The sector featured strongly overall, with a dozen REITs (Real Estate Investment Trusts) performing among the Top 100 Companies over five years based on compound annual growth rate.
“South African listed property companies have performed well for investors and delivered sustainable, low-risk, inflation-beating results,” says Laurence Rapp, chairman of the SA REIT Association and CEO of Vukile Property Fund.
The sector’s top player was again Resilient Property Income Fund, which earned thirtieth place with compound growth of 31.83%. Resilient was noted as an upward mover, rising from 38th position, so was Hyprop, which improved from 67th to 60th with a compound annual growth rate of 22.41%. Growthpoint was also listed as an upward mover, inching from 66th to 65th which, as the only REIT represented on the JSE ALSI 40, ranked 22 out of the Top-40 Index companies over five years with a 20.75% compound annual growth rate.
As revealed in SA REIT Association research by Grindrod Asset Management, SA REITs have again outperformed in 2014. For the year to end October, SA REITs delivered a total return of 21.4% compared to SA equities at 10.5% and SA bonds at 9.3% (research available at www.SAREIT.com).
According to Catalyst Fund Managers, listed property is also the best performing SA asset class over the past 12 months to the end of October 2014. Listed property delivered total returns of 19.38% compared with cash at 5.73%, SA bonds at 8.98% and SA equities at 10.49%.

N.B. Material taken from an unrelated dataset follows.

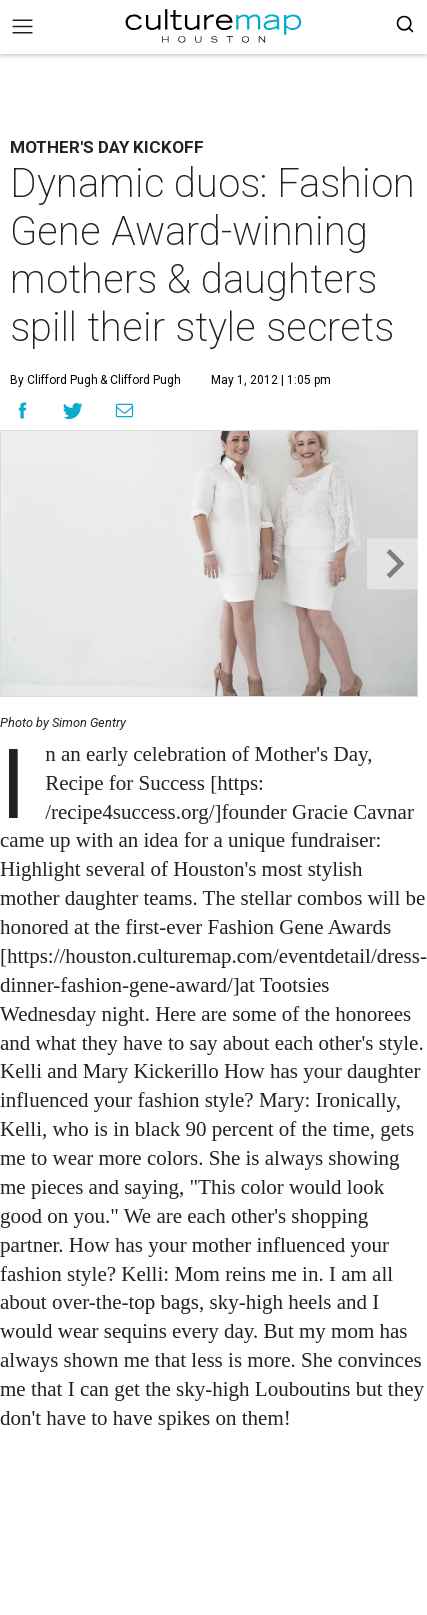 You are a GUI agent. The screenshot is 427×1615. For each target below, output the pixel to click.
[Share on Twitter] (73, 410)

The listed property sector’s market capitalisation has increased considerably over the past, growing more than 10 fold from R24 billion to around R300 billion.
“The sector’s prolific presence among SA’s top listed investments and its positive performance track record are reasons that any serious investor should regard meaningful exposure to listed property, as an asset class, as essential,” notes Rapp. “REITs have a key role to play in providing affordable access to property ownership and to the savings of South Africans.”
The Top 100 Companies survey acknowledges those listed companies that earn the most for its shareholders in share price growth. The rankings are determined as follows: the share price performance of every company listed on the JSE is measured based on a hypothetical initial investment of R10 000 in each share over five years, from October 2009 to end of September 2014. Companies are then ranked according to their share price performance, as calculated by financial services company I-Net BFA. The results were recently published in the Top 100 Companies survey carried out by the Sunday Times Business Times.